L’article 10 bis apporte des modifications substantielles à l’obligation d’embauche en faveur des personnes en situation de handicap.
Sans doute les auteurs de l’amendement adopté à l’Assemblée nationale voulaient-ils favoriser l’emploi de ces personnes. Pour notre part, nous considérons que ce ne sera absolument pas le cas, notre analyse divergeant en cela de celle qu’a formulée notre collègue Sylvie Desmarescaux dans son rapport. Au contraire, cette disposition aura pour conséquence soit de dispenser les employeurs de leurs obligations légales, soit de comptabiliser deux fois les salariés handicapés : une fois dans l’entreprise où le salarié est mis à disposition et une fois dans le groupement.
Si cette mesure diminue artificiellement le nombre d’entreprises ne satisfaisant pas à cette obligation et diminue tout aussi artificiellement le taux de chômage – très élevé – des personnes handicapées, elle n’apporte aucune amélioration réelle à la situation de celles-ci.
En effet, la présence d’une personne en situation de handicap nécessite souvent, de la part de l’entreprise qui l’embauche, un effort considérable pour aménager le poste de travail du salarié en situation de handicap.
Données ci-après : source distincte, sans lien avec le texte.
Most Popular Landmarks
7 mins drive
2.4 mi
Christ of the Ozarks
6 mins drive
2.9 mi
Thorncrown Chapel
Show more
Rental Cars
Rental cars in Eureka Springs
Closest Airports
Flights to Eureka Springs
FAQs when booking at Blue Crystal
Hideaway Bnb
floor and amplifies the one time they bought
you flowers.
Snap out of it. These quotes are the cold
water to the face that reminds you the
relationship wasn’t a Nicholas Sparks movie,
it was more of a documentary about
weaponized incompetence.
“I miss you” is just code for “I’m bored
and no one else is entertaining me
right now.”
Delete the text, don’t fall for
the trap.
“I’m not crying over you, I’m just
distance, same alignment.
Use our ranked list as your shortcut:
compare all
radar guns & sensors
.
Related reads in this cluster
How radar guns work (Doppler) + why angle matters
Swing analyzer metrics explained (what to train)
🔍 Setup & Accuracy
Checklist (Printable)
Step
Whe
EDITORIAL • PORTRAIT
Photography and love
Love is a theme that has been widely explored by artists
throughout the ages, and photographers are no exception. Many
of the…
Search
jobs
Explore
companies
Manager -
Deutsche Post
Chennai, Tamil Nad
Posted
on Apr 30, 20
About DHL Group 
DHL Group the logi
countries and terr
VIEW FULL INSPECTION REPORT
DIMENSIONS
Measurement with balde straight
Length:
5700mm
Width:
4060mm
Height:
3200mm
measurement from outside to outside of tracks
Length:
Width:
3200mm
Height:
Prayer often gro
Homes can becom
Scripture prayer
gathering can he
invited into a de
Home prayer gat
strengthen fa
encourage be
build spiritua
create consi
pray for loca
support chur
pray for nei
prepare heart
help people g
Les entreprises qui s’inscrivent dans cette démarche savent qu’il s’agit d’un parcours réfléchi, mais aussi de long terme.
Or, par définition, les salariés mis à disposition d’une entreprise par un regroupement n’ont qu’une présence temporaire dans l’entreprise puisqu’ils sont appelés à y intervenir de manière ponctuelle.
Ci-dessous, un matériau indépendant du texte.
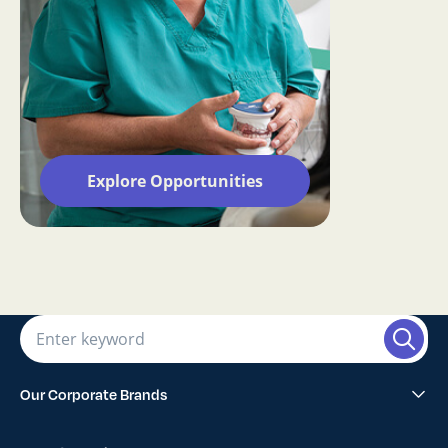
Explore Opportunities
Our Corporate Brands
Abano Healthcare Group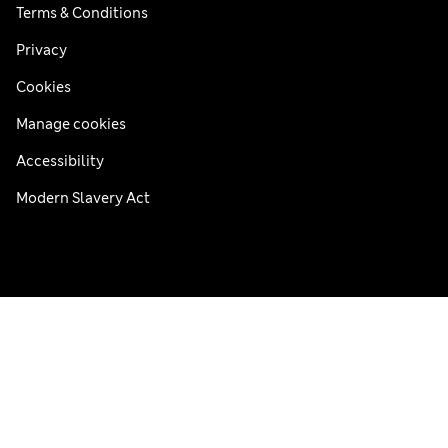
Terms & Conditions
Privacy
Cookies
Manage cookies
Accessibility
Modern Slavery Act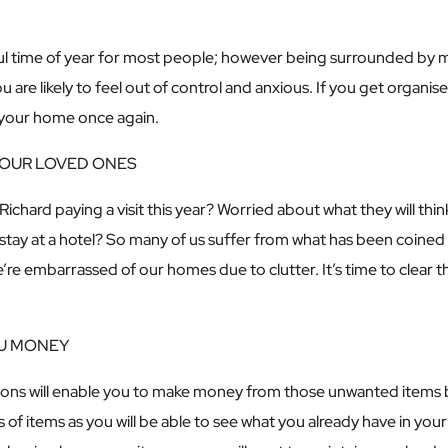
ful time of year for most people; however being surrounded by m
ou are likely to feel out of control and anxious. If you get organis
n your home once again.
YOUR LOVED ONES
Richard paying a visit this year? Worried about what they will th
 stay at a hotel? So many of us suffer from what has been coin
e embarrassed of our homes due to clutter. It’s time to clear 
OU MONEY
ons will enable you to make money from those unwanted items by
s of items as you will be able to see what you already have in y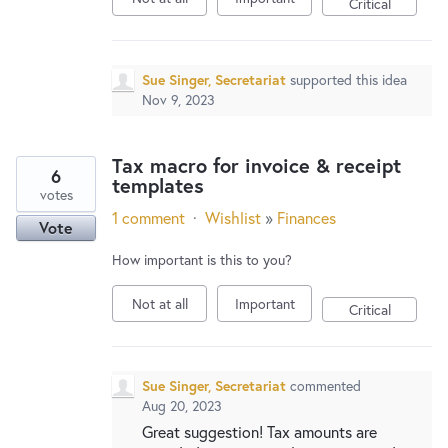
Critical
Sue Singer, Secretariat
supported this idea
Nov 9, 2023
Tax macro for invoice & receipt
6
templates
votes
1 comment
·
Wishlist
»
Finances
Vote
How important is this to you?
Not at all
Important
Critical
Sue Singer, Secretariat
commented
Aug 20, 2023
Great suggestion! Tax amounts are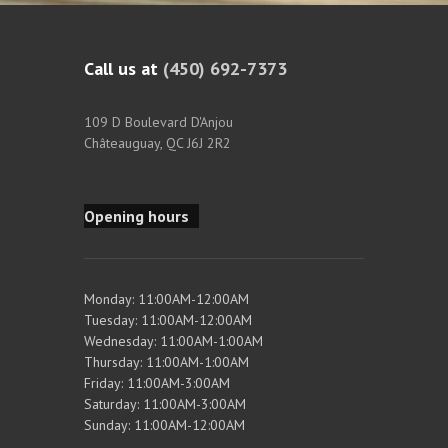
Call us at
(450) 692-7373
109 D Boulevard D'Anjou
Châteauguay, QC J6J 2R2
Opening hours
Monday: 11:00AM-12:00AM
Tuesday: 11:00AM-12:00AM
Wednesday: 11:00AM-1:00AM
Thursday: 11:00AM-1:00AM
Friday: 11:00AM-3:00AM
Saturday: 11:00AM-3:00AM
Sunday: 11:00AM-12:00AM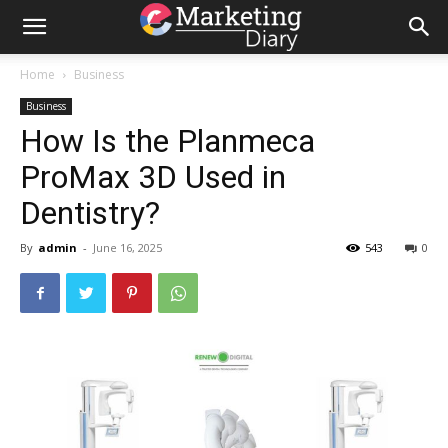
Home
Business
Business
How Is the Planmeca
ProMax 3D Used in
Dentistry?
By
admin
-
June 16, 2025
543
0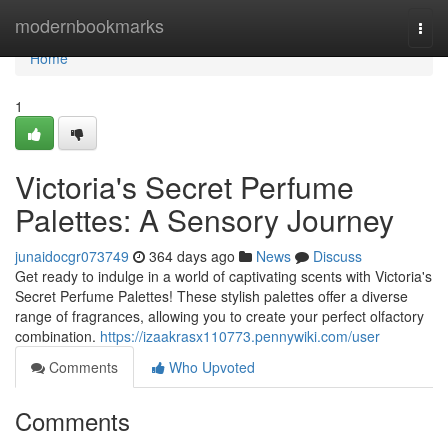
Home
modernbookmarks
Togg
navi
Home
1
Victoria's Secret Perfume
Palettes: A Sensory Journey
junaidocgr073749
364 days ago
News
Discuss
Get ready to indulge in a world of captivating scents with Victoria's
Secret Perfume Palettes! These stylish palettes offer a diverse
range of fragrances, allowing you to create your perfect olfactory
combination.
https://izaakrasx110773.pennywiki.com/user
Comments
Who Upvoted
Comments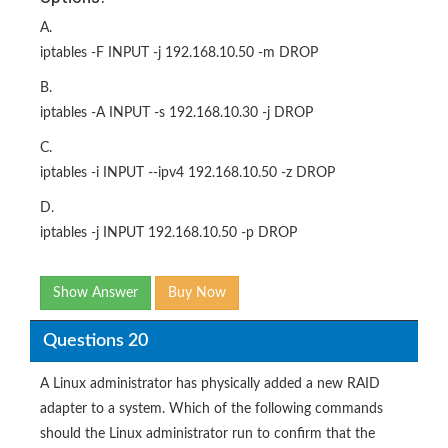
A.
iptables -F INPUT -j 192.168.10.50 -m DROP
B.
iptables -A INPUT -s 192.168.10.30 -j DROP
C.
iptables -i INPUT --ipv4 192.168.10.50 -z DROP
D.
iptables -j INPUT 192.168.10.50 -p DROP
Show Answer
Buy Now
Questions 20
A Linux administrator has physically added a new RAID
adapter to a system. Which of the following commands
should the Linux administrator run to confirm that the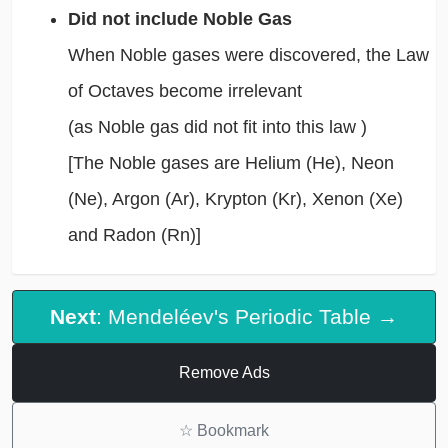
Did not include Noble Gas
When Noble gases were discovered, the Law
of Octaves become irrelevant
(as Noble gas did not fit into this law )
[The Noble gases are Helium (He), Neon
(Ne), Argon (Ar), Krypton (Kr), Xenon (Xe)
and Radon (Rn)]
Next
: Mendeléev's Periodic Table →
Remove Ads
☆
Bookmark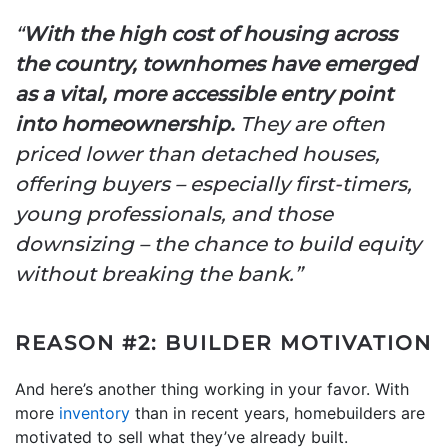
“
With the high cost of housing across
the country, townhomes have emerged
as a vital, more accessible entry point
into homeownership.
They are often
priced lower than detached houses,
offering buyers – especially first-timers,
young professionals, and those
downsizing – the chance to build equity
without breaking the bank.”
REASON #2: BUILDER MOTIVATION
And here’s another thing working in your favor. With
more
inventory
than in recent years, homebuilders are
motivated to sell what they’ve already built.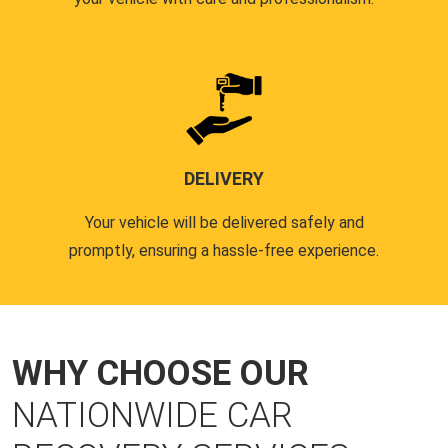
DELIVERY
Your vehicle will be delivered safely and
promptly, ensuring a hassle-free experience.
WHY CHOOSE OUR
NATIONWIDE CAR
Dès lors, on voit mal comment l’entreprise pourrait s’engager dans une démarche d’adaptation de poste, parfois longue et coûteuse, pour un salarié qui ne serait présent que de manière temporaire.
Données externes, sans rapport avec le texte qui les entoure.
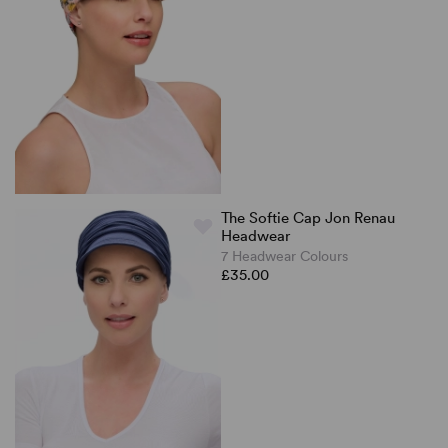
The Softie Cap Jon Renau
Headwear
7 Headwear Colours
£35.00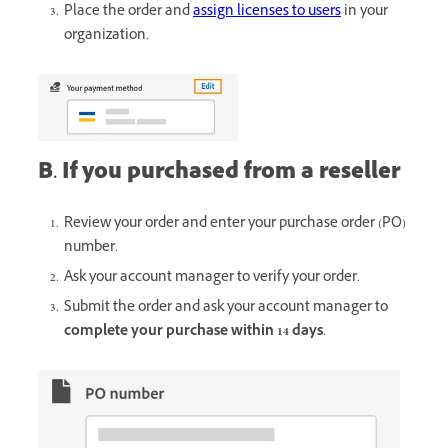
Place the order and
assign licenses to users
in your
organization.
B. If you purchased from a reseller
Review your order and enter your purchase order (PO)
number.
Ask your account manager to verify your order.
Submit the order and ask your account manager to
complete your purchase within 14 days
.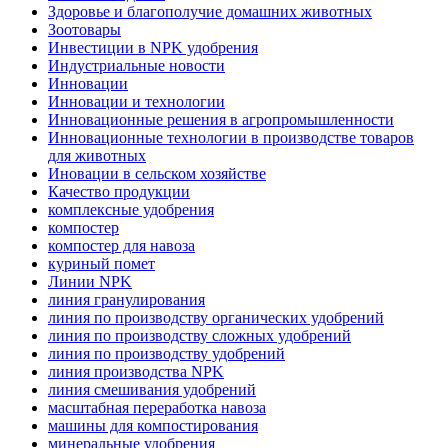
Здоровье и благополучие домашних животных
Зоотовары
Инвестиции в NPK удобрения
Индустриальные новости
Инновации
Инновации и технологии
Инновационные решения в агропромышленности
Инновационные технологии в производстве товаров
для животных
Иновации в сельском хозяйстве
Качество продукции
комплексные удобрения
компостер
компостер для навоза
куриный помет
Линии NPK
линия гранулирования
линия по производству органических удобрений
линия по производству сложных удобрений
линия по производству удобрений
линия производства NPK
линия смешивания удобрений
масштабная переработка навоза
машины для компостирования
минеральные удобрения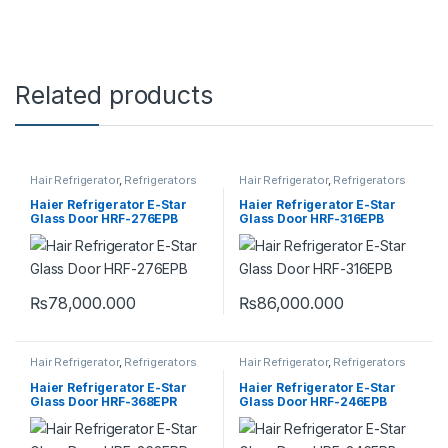
Related products
Hair Refrigerator
,
Refrigerators
Hair Refrigerator
,
Refrigerators
Haier Refrigerator E-Star
Haier Refrigerator E-Star
Glass Door HRF-276EPB
Glass Door HRF-316EPB
₨
78,000.000
₨
86,000.000
Hair Refrigerator
,
Refrigerators
Hair Refrigerator
,
Refrigerators
Haier Refrigerator E-Star
Haier Refrigerator E-Star
Glass Door HRF-368EPR
Glass Door HRF-246EPB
En outre, l’article 10 bis présente un risque de précarisation accrue des salariés en situation de handicap alors que, dans le même temps, il ferait le bonheur des employeurs qui sont à la recherche de toujours plus de flexibilité.
En effet, ces derniers pourront satisfaire à leur obligation d’embauche sans pour autant être l’employeur du salarié. Cela signifie, outre le fait que le groupement pourra également comptabiliser le salarié pour sa propre obligation, que l’entreprise d’accueil pourra le déduire de la sienne tout en évitant qu’il soit réellement considéré comme un salarié à part entière. À titre d’exemple, le salarié ne bénéficiera pas des conventions collectives. Ainsi, l’employeur pourra utilement décompter la présence du salarié en situation de handicap dans le cadre de son obligation, sans en assumer complètement la responsabilité.
Enfin, mes chers collègues, cet article opère une distinction maladroite et malvenue entre les salariés en situation de handicap et les autres. Si les derniers ne sont jamais intégrés dans l’entreprise d’accueil, notamment pour le calcul des effectifs, les salariés en situation de handicap sont quant à eux considérés, pour le calcul de l’obligation d’embauche et seulement pour cette obligation, comme des salariés de l’entreprise elle-même. Au final, les employeurs sont susceptibles de survaloriser la présence d’un collaborateur en situation de handicap dès lors que celui-ci serait amené à cumuler deux postes de travail. Il pourrait ainsi être comptabilisé deux fois au titre de l’obligation d’emploi des travailleurs handicapés, l’OETH.
Pour tous ces motifs, le maintien de l’article 10 bis nous semble préjudiciable aux personnes en situation de handicap, raison pour laquelle nous en proposons la suppression.